• [Saved entries]
· · ·

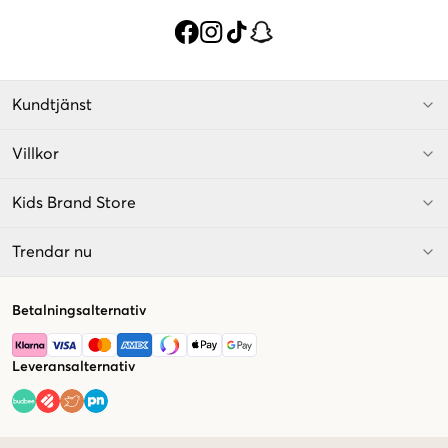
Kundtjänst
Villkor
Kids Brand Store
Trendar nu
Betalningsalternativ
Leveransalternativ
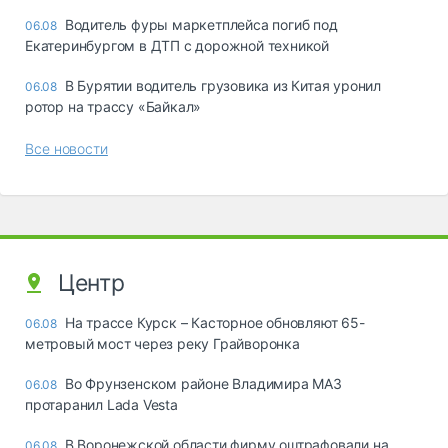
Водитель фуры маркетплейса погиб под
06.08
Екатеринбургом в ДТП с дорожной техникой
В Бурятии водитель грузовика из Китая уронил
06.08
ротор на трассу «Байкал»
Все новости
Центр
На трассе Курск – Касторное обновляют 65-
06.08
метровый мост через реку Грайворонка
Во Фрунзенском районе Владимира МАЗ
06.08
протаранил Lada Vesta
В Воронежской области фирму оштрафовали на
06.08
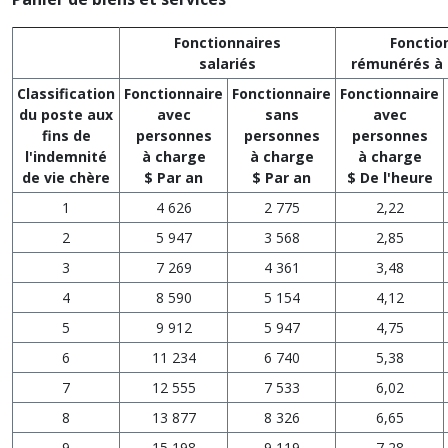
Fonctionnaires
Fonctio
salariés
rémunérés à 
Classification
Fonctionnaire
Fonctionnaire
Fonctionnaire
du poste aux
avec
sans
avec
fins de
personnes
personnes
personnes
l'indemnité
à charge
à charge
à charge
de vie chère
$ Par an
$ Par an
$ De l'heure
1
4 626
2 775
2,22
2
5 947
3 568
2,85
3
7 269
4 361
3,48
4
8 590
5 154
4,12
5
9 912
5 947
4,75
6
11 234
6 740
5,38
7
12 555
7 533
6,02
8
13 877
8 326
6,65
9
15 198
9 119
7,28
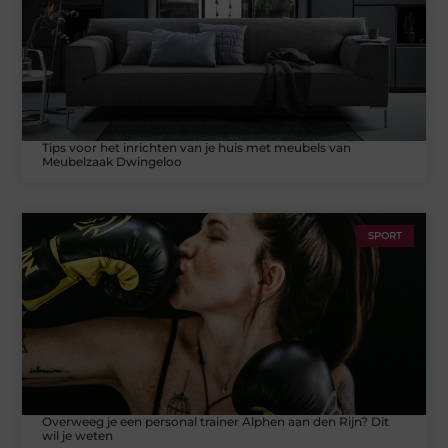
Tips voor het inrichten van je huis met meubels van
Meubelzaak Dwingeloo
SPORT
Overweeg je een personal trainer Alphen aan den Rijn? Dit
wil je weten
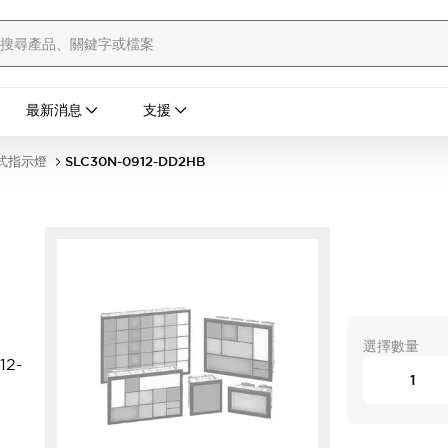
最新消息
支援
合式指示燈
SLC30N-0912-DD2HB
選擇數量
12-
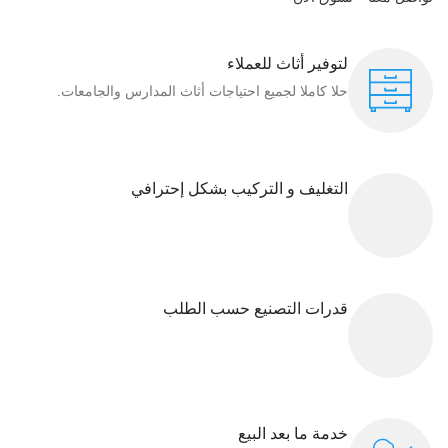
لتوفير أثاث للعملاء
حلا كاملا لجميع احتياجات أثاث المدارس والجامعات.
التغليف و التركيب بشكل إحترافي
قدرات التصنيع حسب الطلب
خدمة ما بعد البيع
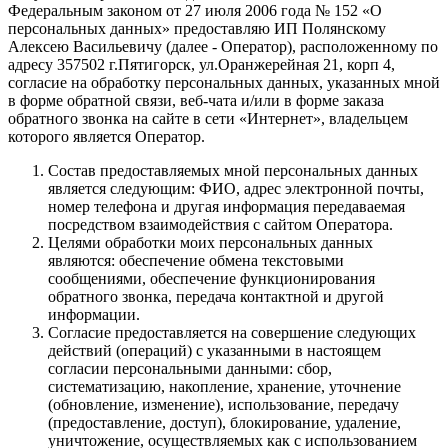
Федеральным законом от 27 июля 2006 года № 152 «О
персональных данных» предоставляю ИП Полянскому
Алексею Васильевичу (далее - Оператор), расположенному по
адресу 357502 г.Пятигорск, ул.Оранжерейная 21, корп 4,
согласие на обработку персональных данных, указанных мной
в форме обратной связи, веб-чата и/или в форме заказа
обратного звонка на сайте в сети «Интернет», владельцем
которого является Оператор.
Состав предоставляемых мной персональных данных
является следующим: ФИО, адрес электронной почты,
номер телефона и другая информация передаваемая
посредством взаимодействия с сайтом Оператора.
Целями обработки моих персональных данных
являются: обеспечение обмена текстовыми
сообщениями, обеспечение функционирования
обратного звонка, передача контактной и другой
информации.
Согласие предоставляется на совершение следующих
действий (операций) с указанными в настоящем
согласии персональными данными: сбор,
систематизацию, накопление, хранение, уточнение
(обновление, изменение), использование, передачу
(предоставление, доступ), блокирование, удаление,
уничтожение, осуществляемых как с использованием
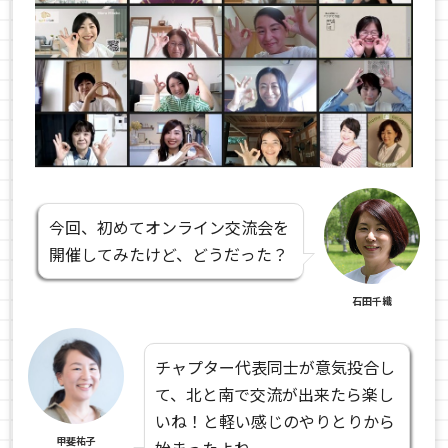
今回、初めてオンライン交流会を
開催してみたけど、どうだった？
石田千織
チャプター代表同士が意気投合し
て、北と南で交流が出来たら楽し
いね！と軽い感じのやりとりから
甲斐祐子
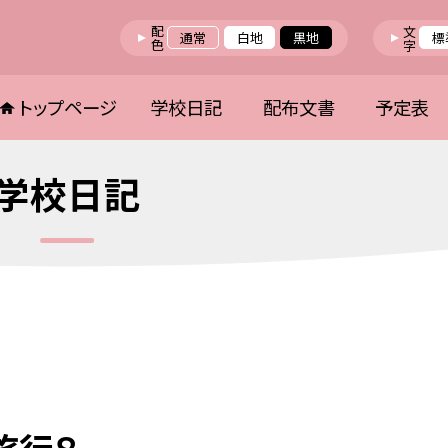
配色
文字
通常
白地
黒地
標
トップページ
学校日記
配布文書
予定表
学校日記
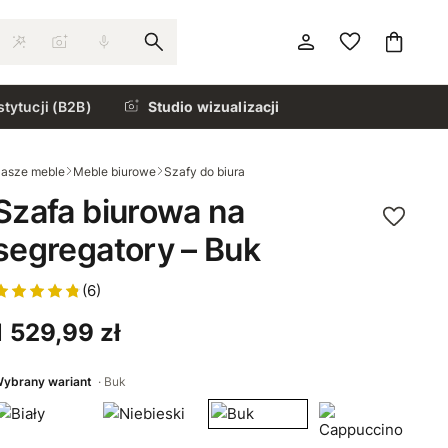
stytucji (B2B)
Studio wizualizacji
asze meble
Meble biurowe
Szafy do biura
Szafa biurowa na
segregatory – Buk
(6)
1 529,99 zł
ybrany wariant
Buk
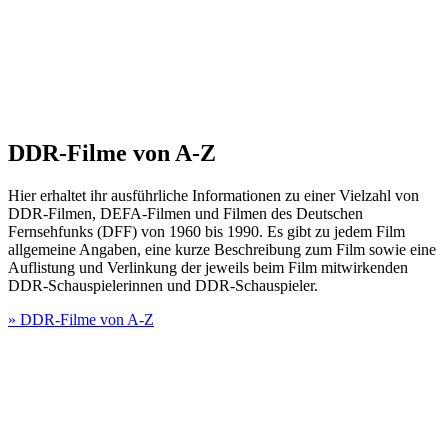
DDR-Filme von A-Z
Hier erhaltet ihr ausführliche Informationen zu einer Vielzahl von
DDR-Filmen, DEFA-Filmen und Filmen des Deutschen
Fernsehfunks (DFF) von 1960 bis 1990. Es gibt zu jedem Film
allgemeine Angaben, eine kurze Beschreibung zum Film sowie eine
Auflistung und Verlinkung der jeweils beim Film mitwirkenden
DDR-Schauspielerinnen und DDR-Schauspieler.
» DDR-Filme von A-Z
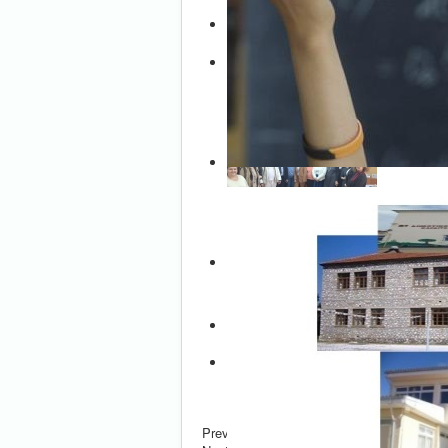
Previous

· · ·

• [DIRECTIONS FOR THIS TASK]
The task requires that every line above be transcribed exactly, without the images.

• [EXERCISE RESPONSE]
Kundtjänst
Villkor
Kids Brand Store
Trendar nu
Betalningsalternativ
Leveransalternativ
Водитель фуры маркетплейса погиб под
06.08
Екатеринбургом в ДТП с дорожной техникой
В Бурятии водитель грузовика из Китая уронил
06.08
ротор на трассу «Байкал»
Все новости
Центр
На трассе Курск – Касторное обновляют 65-
06.08
метровый мост через реку Грайворонка
Во Фрунзенском районе Владимира МАЗ
06.08
протаранил Lada Vesta
В Воронежской области фирму оштрафовали на
06.08
Fonctionnaires
Fonctio
salariés
rémunérés à 
Classification
Fonctionnaire
Fonctionnaire
Fonctionnaire
du poste aux
avec
sans
avec
fins de
personnes
personnes
personnes
l'indemnité
à charge
à charge
à charge
de vie chère
$ Par an
$ Par an
$ De l'heure
1
4 626
2 775
2,22
2
5 947
3 568
2,85
3
7 269
4 361
3,48
4
8 590
5 154
4,12
5
9 912
5 947
4,75
6
11 234
6 740
5,38
7
12 555
7 533
6,02
8
13 877
8 326
6,65
9
15 198
9 119
7,28
Tips voor het inrichten van je huis met meubels van
Meubelzaak Dwingeloo
SPORT
Overweeg je een personal trainer Alphen aan den Rijn? Dit
wil je weten
最新消息
支援
合式指示燈
SLC30N-0912-DD2HB
選擇數量
12-
لتوفير أثاث للعملاء
حلا كاملا لجميع احتياجات أثاث المدارس والجامعات.
التغليف و التركيب بشكل إحترافي
قدرات التصنيع حسب الطلب
خدمة ما بعد البيع
Федеральным законом от 27 июля 2006 года № 152 «О
персональных данных» предоставляю ИП Полянскому
Алексею Васильевичу (далее - Оператор), расположенному по
адресу 357502 г.Пятигорск, ул.Оранжерейная 21, корп 4,
согласие на обработку персональных данных, указанных мной
в форме обратной связи, веб-чата и/или в форме заказа
обратного звонка на сайте в сети «Интернет», владельцем
которого является Оператор.
Состав предоставляемых мной персональных данных
является следующим: ФИО, адрес электронной почты,
номер телефона и другая информация передаваемая
посредством взаимодействия с сайтом Оператора.
Целями обработки моих персональных данных
являются: обеспечение обмена текстовыми
сообщениями, обеспечение функционирования
обратного звонка, передача контактной и другой
информации.
Согласие предоставляется на совершение следующих
действий (операций) с указанными в настоящем
согласии персональными данными: сбор,
систематизацию, накопление, хранение, уточнение
(обновление, изменение), использование, передачу
(предоставление, доступ), блокирование, удаление,
уничтожение, осуществляемых как с использованием
今回、初めてオンライン交流会を
開催してみたけど、どうだった？
石田千織
チャプター代表同士が意気投合し
て、北と南で交流が出来たら楽し
いね！と軽い感じのやりとりから
甲斐祐子
配色
文字
通常
白地
黒地
標
トップページ
学校日記
配布文書
予定表
学校日記
stytucji (B2B)
Studio wizualizacji
asze meble
Meble biurowe
Szafy do biura
Szafa biurowa na
segregatory – Buk
(6)
1 529,99 zł
ybrany wariant
Buk
DDR-Filme von A-Z
Hier erhaltet ihr ausführliche Informationen zu einer Vielzahl von
DDR-Filmen, DEFA-Filmen und Filmen des Deutschen
Fernsehfunks (DFF) von 1960 bis 1990. Es gibt zu jedem Film
allgemeine Angaben, eine kurze Beschreibung zum Film sowie eine
Auflistung und Verlinkung der jeweils beim Film mitwirkenden
DDR-Schauspielerinnen und DDR-Schauspieler.
» DDR-Filme von A-Z
Previous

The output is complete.